Tuttavia la grande recessione ha avuto pesanti effetti negativi sull’industria in Europa. Con le aziende del Vecchio Continente in affanno una più aggressiva politica estera d’investimenti cinesi era prevista sin dal 2012 con le decisioni del 18° congresso del partito comunista cinese. In questa strategia di superpotenza in competizione con gli Usa rientrano anche gli accordi con la Russia per le forniture energetiche e l’adattamento della tecnologia occidentale nella costruzione di numerosi reattori nucleari.
Con investimenti nel settore della difesa che crescono a un ritmo di oltre il 10% all’anno, la Cina è divenuto il secondo paese al mondo per entità della spesa militare nel 2008. Il budget della difesa è più di tre volte quello di altri big spender come Francia e Giappone, e quattro volte quello dell’India.
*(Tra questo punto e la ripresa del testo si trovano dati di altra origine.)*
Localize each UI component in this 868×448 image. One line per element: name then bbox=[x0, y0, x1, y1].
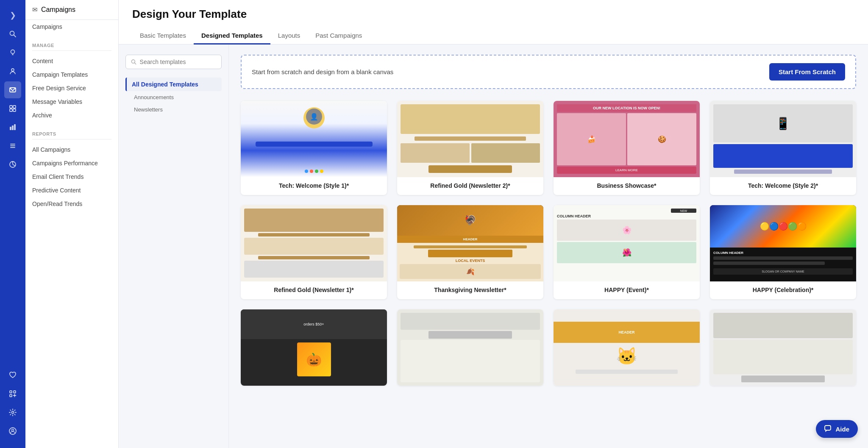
template-name: Tech: Welcome (Style 2)* bbox=[710, 177, 856, 195]
collapse-icon[interactable]: ❯ bbox=[4, 7, 21, 24]
svg-rect-12 bbox=[14, 124, 16, 130]
svg-rect-7 bbox=[13, 106, 16, 108]
search-input[interactable] bbox=[140, 58, 216, 65]
nav-item-archive[interactable]: Archive bbox=[25, 109, 118, 122]
dashboard-nav-icon[interactable] bbox=[4, 100, 21, 117]
template-name: Refined Gold (Newsletter 1)* bbox=[241, 281, 387, 299]
nav-header: ✉ Campaigns bbox=[25, 0, 118, 20]
template-card[interactable]: NEW COLUMN HEADER 🌸 🌺 HAPPY (Event)* bbox=[554, 205, 700, 299]
page-title: Design Your Template bbox=[132, 8, 854, 21]
template-card[interactable]: 🟡🔵🔴🟢🟠 COLUMN HEADER SLOGAN OR COMPANY NA… bbox=[710, 205, 856, 299]
search-icon bbox=[131, 59, 136, 65]
template-thumbnail bbox=[397, 101, 543, 177]
svg-line-1 bbox=[14, 35, 16, 37]
filter-sidebar: All Designed Templates Announcements New… bbox=[119, 45, 229, 448]
template-thumbnail bbox=[397, 309, 543, 386]
template-thumbnail bbox=[710, 309, 856, 386]
aide-chat-button[interactable]: Aide bbox=[816, 420, 858, 438]
template-thumbnail: NEW COLUMN HEADER 🌸 🌺 bbox=[554, 205, 700, 281]
template-name: Tech: Welcome (Style 1)* bbox=[241, 177, 387, 195]
template-name: Refined Gold (Newsletter 2)* bbox=[397, 177, 543, 195]
search-box[interactable] bbox=[125, 55, 222, 69]
reports-section-label: REPORTS bbox=[25, 125, 118, 139]
left-navigation: ✉ Campaigns Campaigns MANAGE Content Cam… bbox=[25, 0, 119, 448]
svg-rect-20 bbox=[14, 391, 16, 393]
template-thumbnail: OUR NEW LOCATION IS NOW OPEN! 🍰 🍪 LEARN … bbox=[554, 101, 700, 177]
svg-rect-29 bbox=[825, 426, 831, 430]
tab-basic-templates[interactable]: Basic Templates bbox=[132, 28, 194, 45]
svg-rect-19 bbox=[10, 391, 12, 393]
svg-rect-6 bbox=[10, 106, 12, 108]
nav-header-icon: ✉ bbox=[32, 6, 38, 14]
filter-newsletters[interactable]: Newsletters bbox=[125, 103, 222, 116]
gridplus-nav-icon[interactable] bbox=[4, 385, 21, 402]
scratch-banner: Start from scratch and design from a bla… bbox=[241, 55, 856, 89]
nav-item-open-read-trends[interactable]: Open/Read Trends bbox=[25, 197, 118, 211]
tab-designed-templates[interactable]: Designed Templates bbox=[194, 28, 270, 45]
svg-rect-9 bbox=[13, 109, 16, 111]
svg-rect-3 bbox=[12, 54, 14, 55]
template-name: HAPPY (Celebration)* bbox=[710, 281, 856, 299]
svg-point-2 bbox=[11, 50, 15, 54]
template-card[interactable]: 🦃 HEADER LOCAL EVENTS 🍂 Thanksgiving New… bbox=[397, 205, 543, 299]
template-card[interactable]: orders $50+ 🎃 bbox=[241, 309, 387, 386]
barchart-nav-icon[interactable] bbox=[4, 119, 21, 136]
nav-item-message-variables[interactable]: Message Variables bbox=[25, 95, 118, 109]
template-name: HAPPY (Event)* bbox=[554, 281, 700, 299]
nav-item-campaigns[interactable]: Campaigns bbox=[25, 20, 118, 33]
nav-item-predictive-content[interactable]: Predictive Content bbox=[25, 184, 118, 197]
svg-point-24 bbox=[12, 412, 14, 414]
template-card[interactable] bbox=[710, 309, 856, 386]
template-thumbnail bbox=[241, 205, 387, 281]
template-card[interactable]: Refined Gold (Newsletter 1)* bbox=[241, 205, 387, 299]
tab-past-campaigns[interactable]: Past Campaigns bbox=[308, 28, 370, 45]
lightbulb-nav-icon[interactable] bbox=[4, 44, 21, 61]
manage-section-label: MANAGE bbox=[25, 37, 118, 50]
template-thumbnail: HEADER 🐱 bbox=[554, 309, 700, 386]
svg-rect-8 bbox=[10, 109, 12, 111]
user-avatar-icon[interactable] bbox=[4, 423, 21, 440]
nav-item-email-client-trends[interactable]: Email Client Trends bbox=[25, 170, 118, 184]
email-nav-icon[interactable] bbox=[4, 81, 21, 98]
svg-rect-21 bbox=[10, 395, 12, 397]
svg-point-26 bbox=[12, 429, 14, 431]
scratch-banner-text: Start from scratch and design from a bla… bbox=[252, 68, 393, 75]
nav-reports-section: REPORTS All Campaigns Campaigns Performa… bbox=[25, 125, 118, 214]
nav-item-campaigns-performance[interactable]: Campaigns Performance bbox=[25, 156, 118, 170]
svg-rect-11 bbox=[12, 125, 14, 130]
heart-nav-icon[interactable] bbox=[4, 367, 21, 384]
template-thumbnail: 👤 bbox=[241, 101, 387, 177]
nav-item-campaign-templates[interactable]: Campaign Templates bbox=[25, 68, 118, 81]
template-card[interactable] bbox=[397, 309, 543, 386]
nav-item-content[interactable]: Content bbox=[25, 54, 118, 68]
svg-line-28 bbox=[134, 63, 136, 64]
start-from-scratch-button[interactable]: Start From Scratch bbox=[769, 63, 845, 81]
settings-nav-icon[interactable] bbox=[4, 404, 21, 421]
person-nav-icon[interactable] bbox=[4, 63, 21, 80]
chat-icon bbox=[824, 425, 832, 433]
template-thumbnail: orders $50+ 🎃 bbox=[241, 309, 387, 386]
filter-announcements[interactable]: Announcements bbox=[125, 91, 222, 103]
filter-all-designed[interactable]: All Designed Templates bbox=[125, 78, 222, 91]
template-thumbnail: 🟡🔵🔴🟢🟠 COLUMN HEADER SLOGAN OR COMPANY NA… bbox=[710, 205, 856, 281]
nav-item-free-design[interactable]: Free Design Service bbox=[25, 81, 118, 95]
main-area: Design Your Template Basic Templates Des… bbox=[119, 0, 868, 448]
tab-layouts[interactable]: Layouts bbox=[270, 28, 308, 45]
search-nav-icon[interactable] bbox=[4, 25, 21, 42]
template-card[interactable]: 👤 Tech: Welcome (Style 1)* bbox=[241, 101, 387, 195]
template-name: Business Showcase* bbox=[554, 177, 700, 195]
piechart-nav-icon[interactable] bbox=[4, 156, 21, 173]
nav-header-title: Campaigns bbox=[41, 6, 75, 14]
nav-item-all-campaigns[interactable]: All Campaigns bbox=[25, 143, 118, 156]
content-area: All Designed Templates Announcements New… bbox=[119, 45, 868, 448]
list-nav-icon[interactable] bbox=[4, 137, 21, 154]
template-card[interactable]: Refined Gold (Newsletter 2)* bbox=[397, 101, 543, 195]
nav-manage-section: MANAGE Content Campaign Templates Free D… bbox=[25, 37, 118, 125]
page-header: Design Your Template Basic Templates Des… bbox=[119, 0, 868, 45]
template-name: Thanksgiving Newsletter* bbox=[397, 281, 543, 299]
icon-rail: ❯ bbox=[0, 0, 25, 448]
template-card[interactable]: OUR NEW LOCATION IS NOW OPEN! 🍰 🍪 LEARN … bbox=[554, 101, 700, 195]
template-card[interactable]: HEADER 🐱 bbox=[554, 309, 700, 386]
template-card[interactable]: 📱 Tech: Welcome (Style 2)* bbox=[710, 101, 856, 195]
svg-rect-10 bbox=[10, 127, 11, 130]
Per quanto ancora lontana dall’entità delle spese militari americane, è ormai l’unico paese in grado di competere con Washington su questo piano. Tanto più se si considera che Pechino nasconde parte dei suoi investimenti per l’esercito in ricerca, sviluppo, sussidi alle industrie per la difesa, importazione di armi. Che sono stimati dagli esperti in un altro 35-50% del totale delle spese per la difesa. Oggi la Cina è divenuta il 3° esportatore mondiale di armi, anche se la sua quota è al momento minuscola rispetto a Russia e Usa che insieme controllano oltre 58% del mercato. Un esercito moderno è centrale nella campagna di riscatto nazionalistico in cui è impegnata la Cina dagli anni ’90.
Gli Stati Uniti, per parte loro, stanno cercando di forgiare l’architettura economica dell’Asia con il TTP, e Washington discute separatamente il TTIP con la UE. L’obiettivo per gli USA è stabilire regole per il commercio globale, alti livelli di protezione dei diritti di proprietà intellettuale, normative di tutela ambientale. Tutti campi nei quali Cina e Usa hanno sensibilità , interessi e approcci diversi.
Il punto è che vi è un’importante interdipendenza economica fra Washington e Pechino che delimita, almeno sulla carta, i confini della competizione fra le due superpotenze. La Cina costituisce un modello di sviluppo e di modernizzazione che, ad oggi, può indebolire gli sforzi americani per promuovere la democrazia, i diritti umani e il libero commercio innanzitutto nelle regioni in via di sviluppo come l’Africa e l’America Latina. Tuttavia un’Europa economicamente e politicamente debole, senza un suo sistema di difesa e alla ricerca di capitali e d’investimenti può essere vulnerabile in molti modi. E indebolire anche il suo alleato americano.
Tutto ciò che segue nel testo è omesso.